Word for word, retype the lines from the one containing "Moisture Resistant" to the last line of the data below, both ends included.

______

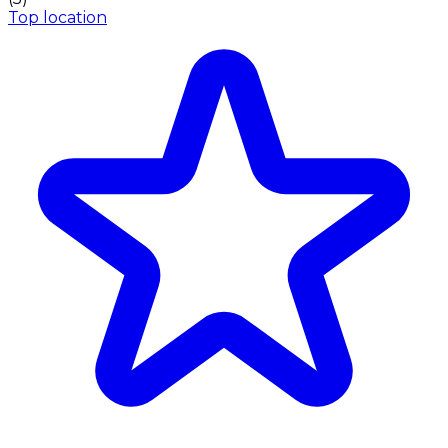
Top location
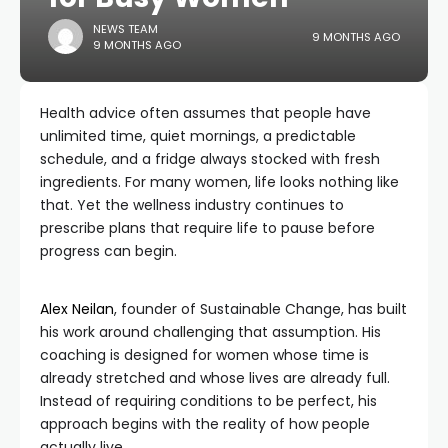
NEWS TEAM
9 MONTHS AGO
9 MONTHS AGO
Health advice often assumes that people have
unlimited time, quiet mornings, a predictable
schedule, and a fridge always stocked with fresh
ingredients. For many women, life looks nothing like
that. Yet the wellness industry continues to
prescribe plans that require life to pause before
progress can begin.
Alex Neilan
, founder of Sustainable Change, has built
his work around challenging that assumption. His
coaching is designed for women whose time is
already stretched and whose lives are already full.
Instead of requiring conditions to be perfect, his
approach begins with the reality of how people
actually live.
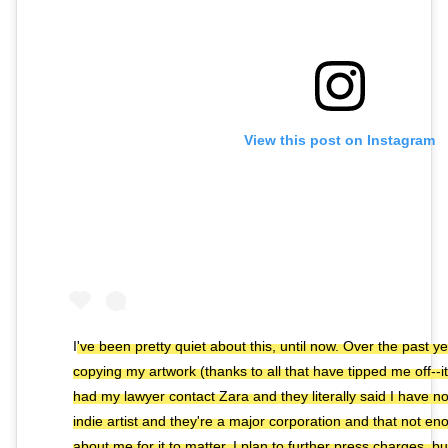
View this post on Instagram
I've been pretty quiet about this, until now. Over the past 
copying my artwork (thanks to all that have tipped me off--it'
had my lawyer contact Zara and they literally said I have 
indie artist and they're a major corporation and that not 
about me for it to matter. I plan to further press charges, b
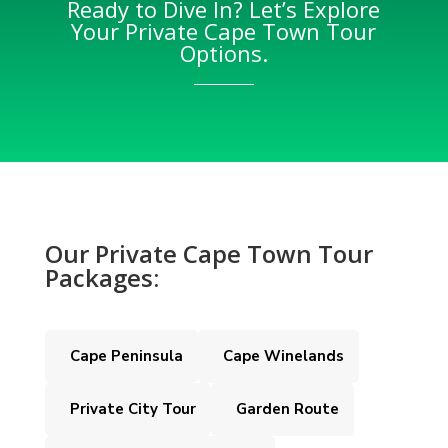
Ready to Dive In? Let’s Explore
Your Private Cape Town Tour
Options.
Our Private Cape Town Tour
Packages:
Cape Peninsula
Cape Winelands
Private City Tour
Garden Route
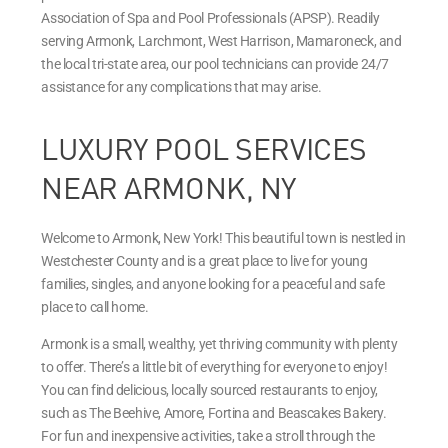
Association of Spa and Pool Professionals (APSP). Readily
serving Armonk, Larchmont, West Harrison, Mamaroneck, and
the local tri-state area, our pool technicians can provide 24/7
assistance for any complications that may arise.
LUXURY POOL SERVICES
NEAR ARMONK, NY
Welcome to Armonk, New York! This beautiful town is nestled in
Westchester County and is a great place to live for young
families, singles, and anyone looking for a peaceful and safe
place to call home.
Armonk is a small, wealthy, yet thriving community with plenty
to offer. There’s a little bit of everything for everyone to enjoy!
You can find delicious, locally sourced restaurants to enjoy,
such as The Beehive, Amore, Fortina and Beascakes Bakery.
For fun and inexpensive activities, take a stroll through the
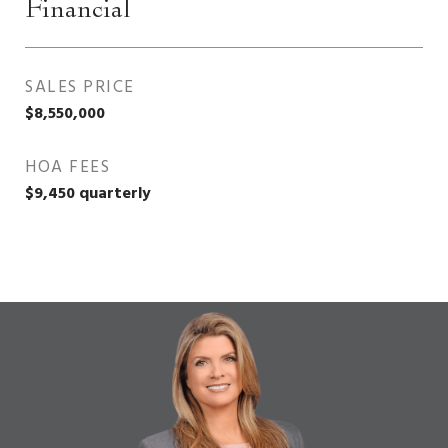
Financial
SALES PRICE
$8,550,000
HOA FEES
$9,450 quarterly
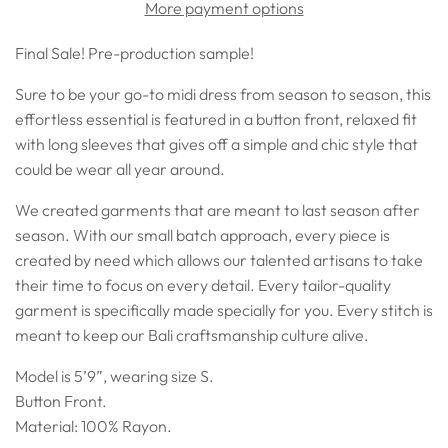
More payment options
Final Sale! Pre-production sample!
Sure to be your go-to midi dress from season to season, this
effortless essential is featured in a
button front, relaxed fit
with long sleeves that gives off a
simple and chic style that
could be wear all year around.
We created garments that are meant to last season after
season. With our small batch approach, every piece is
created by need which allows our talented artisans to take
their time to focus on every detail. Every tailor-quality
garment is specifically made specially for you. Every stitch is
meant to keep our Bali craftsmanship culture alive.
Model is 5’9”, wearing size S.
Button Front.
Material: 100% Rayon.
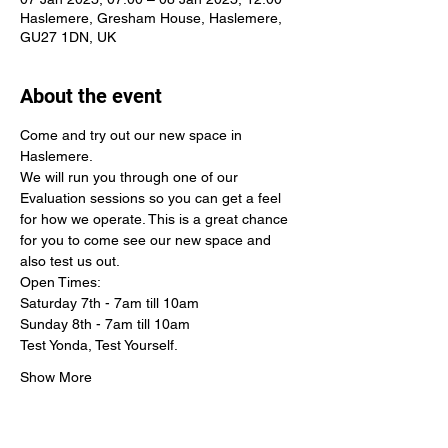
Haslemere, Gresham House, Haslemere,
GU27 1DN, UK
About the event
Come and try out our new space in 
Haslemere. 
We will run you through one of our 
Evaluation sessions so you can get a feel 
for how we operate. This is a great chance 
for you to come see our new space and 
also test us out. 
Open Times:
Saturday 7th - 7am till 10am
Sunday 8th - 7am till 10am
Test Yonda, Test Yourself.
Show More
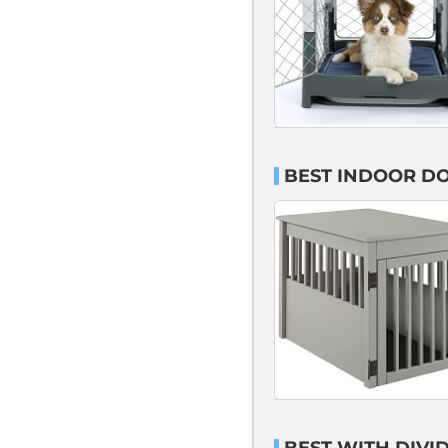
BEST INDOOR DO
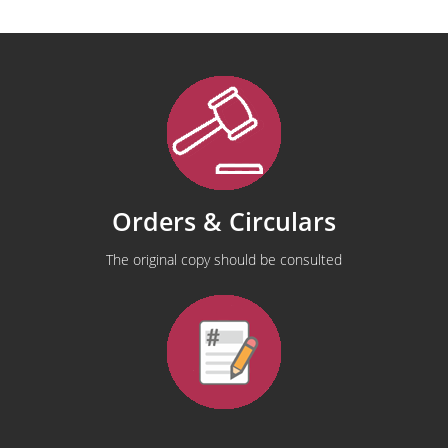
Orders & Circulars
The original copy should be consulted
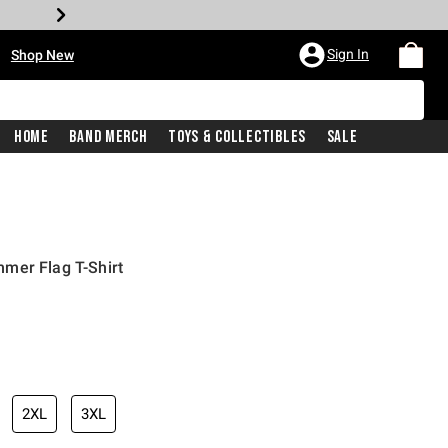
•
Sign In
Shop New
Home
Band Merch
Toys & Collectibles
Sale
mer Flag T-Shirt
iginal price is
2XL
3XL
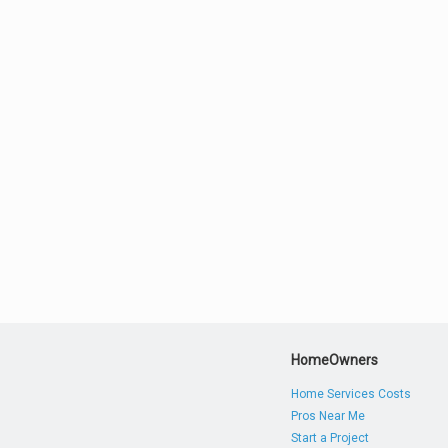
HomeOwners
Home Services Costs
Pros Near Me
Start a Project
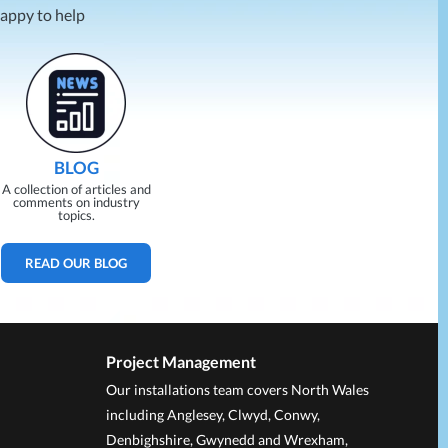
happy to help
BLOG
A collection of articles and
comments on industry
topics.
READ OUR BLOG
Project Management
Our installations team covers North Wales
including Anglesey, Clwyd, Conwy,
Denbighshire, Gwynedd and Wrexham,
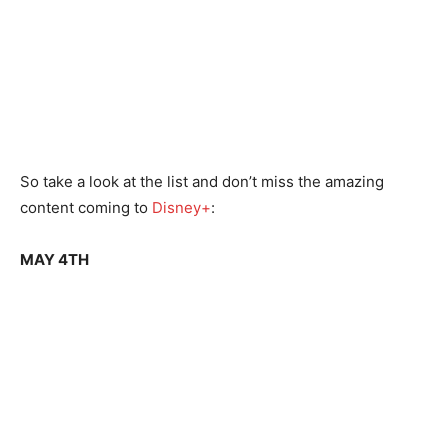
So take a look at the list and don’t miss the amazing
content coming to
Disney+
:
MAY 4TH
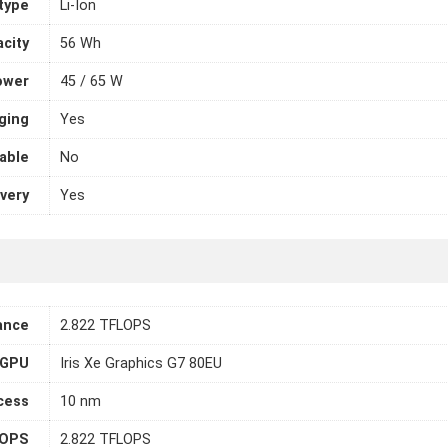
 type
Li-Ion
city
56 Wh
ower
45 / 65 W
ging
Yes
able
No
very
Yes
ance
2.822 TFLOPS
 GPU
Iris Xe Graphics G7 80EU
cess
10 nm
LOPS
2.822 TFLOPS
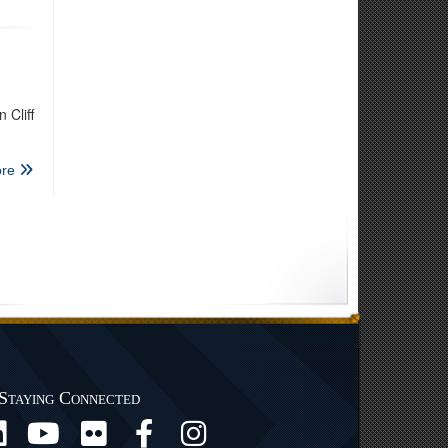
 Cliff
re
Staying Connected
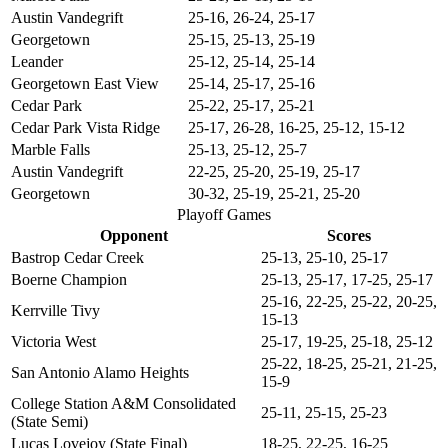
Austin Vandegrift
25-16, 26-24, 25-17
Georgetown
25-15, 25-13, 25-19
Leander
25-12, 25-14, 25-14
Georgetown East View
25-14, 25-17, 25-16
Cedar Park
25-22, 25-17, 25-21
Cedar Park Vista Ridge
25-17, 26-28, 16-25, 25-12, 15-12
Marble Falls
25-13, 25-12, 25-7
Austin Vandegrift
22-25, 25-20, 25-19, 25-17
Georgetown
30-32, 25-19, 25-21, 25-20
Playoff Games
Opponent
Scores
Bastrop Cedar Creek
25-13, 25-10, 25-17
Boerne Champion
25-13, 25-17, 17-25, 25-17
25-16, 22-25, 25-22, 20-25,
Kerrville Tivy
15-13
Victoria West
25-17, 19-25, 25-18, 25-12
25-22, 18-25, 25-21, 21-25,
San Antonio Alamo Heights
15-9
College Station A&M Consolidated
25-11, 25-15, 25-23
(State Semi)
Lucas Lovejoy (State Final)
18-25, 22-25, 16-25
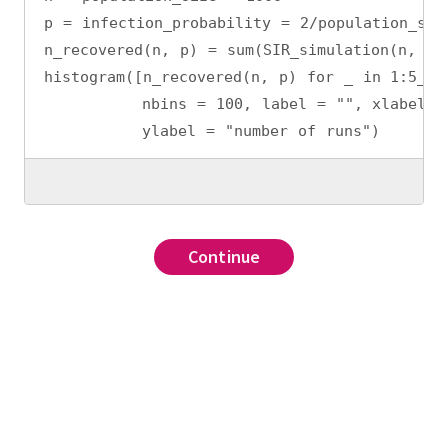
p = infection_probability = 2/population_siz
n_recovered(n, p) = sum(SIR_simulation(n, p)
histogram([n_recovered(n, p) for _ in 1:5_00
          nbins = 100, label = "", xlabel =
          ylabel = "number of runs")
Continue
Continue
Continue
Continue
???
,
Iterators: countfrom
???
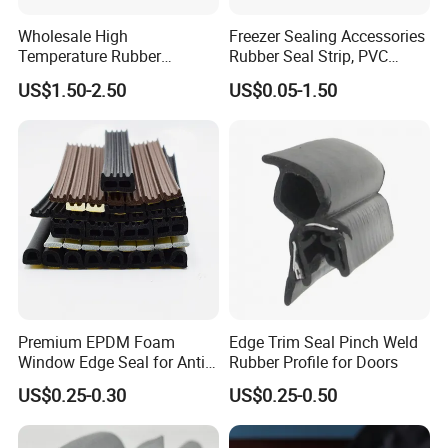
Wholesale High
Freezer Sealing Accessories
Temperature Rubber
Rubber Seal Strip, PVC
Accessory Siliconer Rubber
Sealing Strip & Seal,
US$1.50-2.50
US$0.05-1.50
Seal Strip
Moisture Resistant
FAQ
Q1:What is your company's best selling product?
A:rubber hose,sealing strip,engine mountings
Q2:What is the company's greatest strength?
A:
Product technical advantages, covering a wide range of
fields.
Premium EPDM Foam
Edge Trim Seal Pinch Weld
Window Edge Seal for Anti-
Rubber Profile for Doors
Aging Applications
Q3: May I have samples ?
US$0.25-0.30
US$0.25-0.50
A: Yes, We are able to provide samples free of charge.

______

## [RESULT OF THIS TASK]
Moisture Resistant
FAQ
Q1:What is your company's best selling product?
A:rubber hose,sealing strip,engine mountings
Q2:What is the company's greatest strength?
A:
Product technical advantages, covering a wide range of
fields.
Premium EPDM Foam
Edge Trim Seal Pinch Weld
Window Edge Seal for Anti-
Rubber Profile for Doors
Aging Applications
Q3: May I have samples ?
US$0.25-0.30
US$0.25-0.50
A: Yes, We are able to provide samples free of charge.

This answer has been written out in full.